Dans certains cas, nous ne remettons pas en question l’objet de l’achat lui-même mais plutôt la façon d’acheter. Nous avons par exemple dû trouver une solution car les dotations données chaque semestre aux journalistes pour les vêtements qu’ils portent à l’antenne étaient perçus comme un avantage en nature. Dans ce cas, il ne s’agissait pas de challenger l’achat lui-même, mais plutôt la manière d’acheter, en contractualisant avec une société de location de vêtements, qui leur permet de bénéficier d’un service de prêt premium. Cette solution permet de répondre à plusieurs enjeux : réglementaire car les vêtements n’appartiennent plus aux journalistes, pour la même raison à un enjeu environnemental car les vêtements ont été utilisés et le seront à nouveau par d’autres personnes à l’avenir, et bien sûr économique.

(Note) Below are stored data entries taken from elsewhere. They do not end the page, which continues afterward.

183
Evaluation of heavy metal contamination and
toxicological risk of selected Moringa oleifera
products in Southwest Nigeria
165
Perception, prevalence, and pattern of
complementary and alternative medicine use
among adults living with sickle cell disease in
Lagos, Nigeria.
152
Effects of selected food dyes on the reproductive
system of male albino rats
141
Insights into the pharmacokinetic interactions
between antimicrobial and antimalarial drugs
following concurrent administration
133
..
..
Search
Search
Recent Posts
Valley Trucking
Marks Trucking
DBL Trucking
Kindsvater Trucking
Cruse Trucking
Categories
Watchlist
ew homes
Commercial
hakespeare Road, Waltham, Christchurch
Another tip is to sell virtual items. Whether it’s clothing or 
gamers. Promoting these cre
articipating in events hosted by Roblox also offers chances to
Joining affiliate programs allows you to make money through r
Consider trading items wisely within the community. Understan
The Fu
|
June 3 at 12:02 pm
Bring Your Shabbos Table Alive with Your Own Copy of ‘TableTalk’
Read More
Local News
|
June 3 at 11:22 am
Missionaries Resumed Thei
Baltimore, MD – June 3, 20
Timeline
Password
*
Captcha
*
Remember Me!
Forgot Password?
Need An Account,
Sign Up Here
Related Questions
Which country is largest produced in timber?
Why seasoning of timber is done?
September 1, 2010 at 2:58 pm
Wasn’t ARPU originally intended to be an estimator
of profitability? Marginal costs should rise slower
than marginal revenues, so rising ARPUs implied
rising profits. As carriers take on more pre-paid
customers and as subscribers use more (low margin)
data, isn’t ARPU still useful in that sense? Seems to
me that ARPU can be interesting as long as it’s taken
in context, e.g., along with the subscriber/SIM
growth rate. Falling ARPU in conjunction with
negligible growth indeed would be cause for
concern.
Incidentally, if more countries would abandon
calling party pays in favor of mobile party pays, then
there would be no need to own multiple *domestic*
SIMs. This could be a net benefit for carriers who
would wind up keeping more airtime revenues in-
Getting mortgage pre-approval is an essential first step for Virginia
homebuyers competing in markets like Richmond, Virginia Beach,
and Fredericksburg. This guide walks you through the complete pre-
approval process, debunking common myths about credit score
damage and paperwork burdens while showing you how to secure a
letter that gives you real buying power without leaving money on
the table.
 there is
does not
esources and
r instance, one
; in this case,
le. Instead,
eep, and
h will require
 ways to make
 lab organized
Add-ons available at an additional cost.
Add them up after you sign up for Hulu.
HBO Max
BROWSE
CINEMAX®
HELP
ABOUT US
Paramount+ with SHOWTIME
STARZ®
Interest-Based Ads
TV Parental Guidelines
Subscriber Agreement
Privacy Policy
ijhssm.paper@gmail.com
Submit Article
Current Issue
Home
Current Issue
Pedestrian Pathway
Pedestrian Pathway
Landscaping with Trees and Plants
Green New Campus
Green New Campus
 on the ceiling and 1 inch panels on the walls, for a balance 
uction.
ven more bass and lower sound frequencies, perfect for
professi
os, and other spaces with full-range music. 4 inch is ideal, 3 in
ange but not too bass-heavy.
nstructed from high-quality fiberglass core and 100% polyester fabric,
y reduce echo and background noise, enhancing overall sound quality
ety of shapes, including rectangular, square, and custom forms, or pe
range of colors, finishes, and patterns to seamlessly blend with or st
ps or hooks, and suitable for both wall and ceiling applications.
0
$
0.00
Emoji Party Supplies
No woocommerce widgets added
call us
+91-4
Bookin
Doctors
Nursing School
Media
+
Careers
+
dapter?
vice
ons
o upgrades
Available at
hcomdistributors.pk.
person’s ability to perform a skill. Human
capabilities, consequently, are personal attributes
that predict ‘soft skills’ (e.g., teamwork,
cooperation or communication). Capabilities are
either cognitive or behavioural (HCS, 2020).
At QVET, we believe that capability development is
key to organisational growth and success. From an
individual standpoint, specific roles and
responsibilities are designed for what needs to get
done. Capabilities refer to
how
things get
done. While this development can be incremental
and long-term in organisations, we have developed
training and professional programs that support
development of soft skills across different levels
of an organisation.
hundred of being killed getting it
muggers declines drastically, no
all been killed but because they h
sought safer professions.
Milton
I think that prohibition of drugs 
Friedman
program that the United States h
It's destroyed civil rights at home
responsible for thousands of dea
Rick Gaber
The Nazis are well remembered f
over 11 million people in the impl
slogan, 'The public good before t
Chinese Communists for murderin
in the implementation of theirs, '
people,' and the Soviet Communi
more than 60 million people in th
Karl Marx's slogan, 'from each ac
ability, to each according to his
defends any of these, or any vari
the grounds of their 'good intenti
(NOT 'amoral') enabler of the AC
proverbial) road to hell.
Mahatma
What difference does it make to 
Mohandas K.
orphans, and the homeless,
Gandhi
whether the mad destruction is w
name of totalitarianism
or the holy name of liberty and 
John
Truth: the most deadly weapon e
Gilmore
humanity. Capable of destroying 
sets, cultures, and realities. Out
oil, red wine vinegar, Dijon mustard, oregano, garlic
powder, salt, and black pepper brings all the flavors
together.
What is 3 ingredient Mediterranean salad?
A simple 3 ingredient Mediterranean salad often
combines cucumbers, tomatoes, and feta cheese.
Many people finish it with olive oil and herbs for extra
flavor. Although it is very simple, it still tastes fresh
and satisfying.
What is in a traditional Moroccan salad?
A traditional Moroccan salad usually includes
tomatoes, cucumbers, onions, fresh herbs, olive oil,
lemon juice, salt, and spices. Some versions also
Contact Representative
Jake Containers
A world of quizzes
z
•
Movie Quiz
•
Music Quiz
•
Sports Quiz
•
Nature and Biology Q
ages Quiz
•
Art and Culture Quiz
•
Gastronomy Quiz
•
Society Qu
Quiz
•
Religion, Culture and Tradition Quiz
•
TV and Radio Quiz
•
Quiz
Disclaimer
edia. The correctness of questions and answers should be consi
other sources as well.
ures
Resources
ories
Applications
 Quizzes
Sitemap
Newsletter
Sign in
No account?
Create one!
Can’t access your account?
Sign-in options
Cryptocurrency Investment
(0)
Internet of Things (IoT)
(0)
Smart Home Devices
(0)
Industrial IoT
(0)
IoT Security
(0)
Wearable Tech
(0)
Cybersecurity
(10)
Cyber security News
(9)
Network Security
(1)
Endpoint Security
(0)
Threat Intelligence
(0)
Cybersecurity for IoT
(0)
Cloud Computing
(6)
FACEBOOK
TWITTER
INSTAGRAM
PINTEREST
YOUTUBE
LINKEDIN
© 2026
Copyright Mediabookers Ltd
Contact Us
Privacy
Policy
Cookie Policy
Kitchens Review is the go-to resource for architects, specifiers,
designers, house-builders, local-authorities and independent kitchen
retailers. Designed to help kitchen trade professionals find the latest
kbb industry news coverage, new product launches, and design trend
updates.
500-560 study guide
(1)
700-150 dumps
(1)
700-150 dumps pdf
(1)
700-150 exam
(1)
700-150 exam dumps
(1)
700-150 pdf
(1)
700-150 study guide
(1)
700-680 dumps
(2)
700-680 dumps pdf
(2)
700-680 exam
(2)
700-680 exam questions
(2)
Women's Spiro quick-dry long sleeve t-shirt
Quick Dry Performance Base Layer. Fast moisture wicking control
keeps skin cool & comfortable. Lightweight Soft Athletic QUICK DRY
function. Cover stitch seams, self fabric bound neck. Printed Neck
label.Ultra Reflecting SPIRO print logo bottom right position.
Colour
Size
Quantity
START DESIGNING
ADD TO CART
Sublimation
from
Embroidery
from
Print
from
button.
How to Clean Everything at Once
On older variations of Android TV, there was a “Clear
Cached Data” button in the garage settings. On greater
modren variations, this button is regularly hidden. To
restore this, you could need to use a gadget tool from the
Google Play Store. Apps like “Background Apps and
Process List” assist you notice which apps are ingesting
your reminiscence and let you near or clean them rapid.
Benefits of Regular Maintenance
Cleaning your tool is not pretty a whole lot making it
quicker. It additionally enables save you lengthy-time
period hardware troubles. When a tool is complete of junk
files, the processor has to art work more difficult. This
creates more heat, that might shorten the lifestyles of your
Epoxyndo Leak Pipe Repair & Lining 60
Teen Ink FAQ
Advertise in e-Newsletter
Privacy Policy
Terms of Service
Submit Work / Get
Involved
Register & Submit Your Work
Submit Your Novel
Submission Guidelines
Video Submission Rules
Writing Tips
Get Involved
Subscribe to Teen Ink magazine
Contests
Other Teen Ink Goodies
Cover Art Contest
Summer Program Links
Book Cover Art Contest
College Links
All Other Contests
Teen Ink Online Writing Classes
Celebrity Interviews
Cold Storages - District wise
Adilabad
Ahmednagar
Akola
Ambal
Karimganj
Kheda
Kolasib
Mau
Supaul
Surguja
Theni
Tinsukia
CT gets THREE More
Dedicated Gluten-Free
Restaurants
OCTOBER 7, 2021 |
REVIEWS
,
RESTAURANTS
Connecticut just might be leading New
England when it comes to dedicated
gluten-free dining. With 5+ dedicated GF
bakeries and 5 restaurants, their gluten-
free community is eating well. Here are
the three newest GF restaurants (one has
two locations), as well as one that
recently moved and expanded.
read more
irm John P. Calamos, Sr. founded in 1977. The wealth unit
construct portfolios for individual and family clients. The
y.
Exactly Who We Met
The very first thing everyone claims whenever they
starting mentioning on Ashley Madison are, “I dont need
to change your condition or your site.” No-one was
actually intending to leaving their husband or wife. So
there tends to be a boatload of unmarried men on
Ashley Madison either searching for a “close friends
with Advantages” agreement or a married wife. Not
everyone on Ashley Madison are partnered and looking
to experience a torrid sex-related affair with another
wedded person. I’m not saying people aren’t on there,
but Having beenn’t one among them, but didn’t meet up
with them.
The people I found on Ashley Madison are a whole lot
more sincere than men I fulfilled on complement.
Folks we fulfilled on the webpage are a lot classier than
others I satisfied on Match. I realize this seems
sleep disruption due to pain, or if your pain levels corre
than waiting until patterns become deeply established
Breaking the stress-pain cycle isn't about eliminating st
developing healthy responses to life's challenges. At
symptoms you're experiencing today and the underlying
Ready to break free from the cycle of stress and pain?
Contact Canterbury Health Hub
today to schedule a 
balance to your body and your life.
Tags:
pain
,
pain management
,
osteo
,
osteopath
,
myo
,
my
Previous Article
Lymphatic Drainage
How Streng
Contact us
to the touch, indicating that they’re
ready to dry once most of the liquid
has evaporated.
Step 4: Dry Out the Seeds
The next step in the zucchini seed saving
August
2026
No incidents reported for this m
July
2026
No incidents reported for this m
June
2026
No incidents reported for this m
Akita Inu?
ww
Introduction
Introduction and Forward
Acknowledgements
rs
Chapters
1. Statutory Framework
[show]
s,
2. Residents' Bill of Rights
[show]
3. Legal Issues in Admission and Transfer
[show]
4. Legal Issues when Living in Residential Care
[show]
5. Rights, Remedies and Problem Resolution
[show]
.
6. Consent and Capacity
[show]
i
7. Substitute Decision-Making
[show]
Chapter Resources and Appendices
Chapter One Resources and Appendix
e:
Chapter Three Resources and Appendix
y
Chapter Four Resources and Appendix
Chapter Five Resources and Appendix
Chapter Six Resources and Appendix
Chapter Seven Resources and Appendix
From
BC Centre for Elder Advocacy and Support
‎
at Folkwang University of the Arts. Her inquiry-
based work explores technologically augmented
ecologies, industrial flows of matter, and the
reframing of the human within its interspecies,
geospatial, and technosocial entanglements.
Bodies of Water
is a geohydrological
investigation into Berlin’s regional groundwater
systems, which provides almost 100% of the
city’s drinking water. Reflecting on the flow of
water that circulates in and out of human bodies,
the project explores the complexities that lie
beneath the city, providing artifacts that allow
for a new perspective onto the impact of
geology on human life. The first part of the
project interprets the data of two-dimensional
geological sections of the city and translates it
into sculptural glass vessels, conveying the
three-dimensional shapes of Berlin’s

Comment les prescripteurs perçoivent-il les gains que les Achats sont susceptibles d’obtenir ?

La perception des gains par les prescripteurs a beaucoup évolué. Précédemment les économies obtenues étaient perçues comme un risque de réduction budgétaire et de dégradation de la qualité de service. Désormais, la recherche d’économies est devenue un enjeu commun notamment grâce à des objectifs d’optimisation de charges externes déclinées au sein de chaque direction. Les opérationnels ont été plus largement sensibilisés sur la contribution de l’optimisation de leurs dépenses à la situation financière de l’entreprise.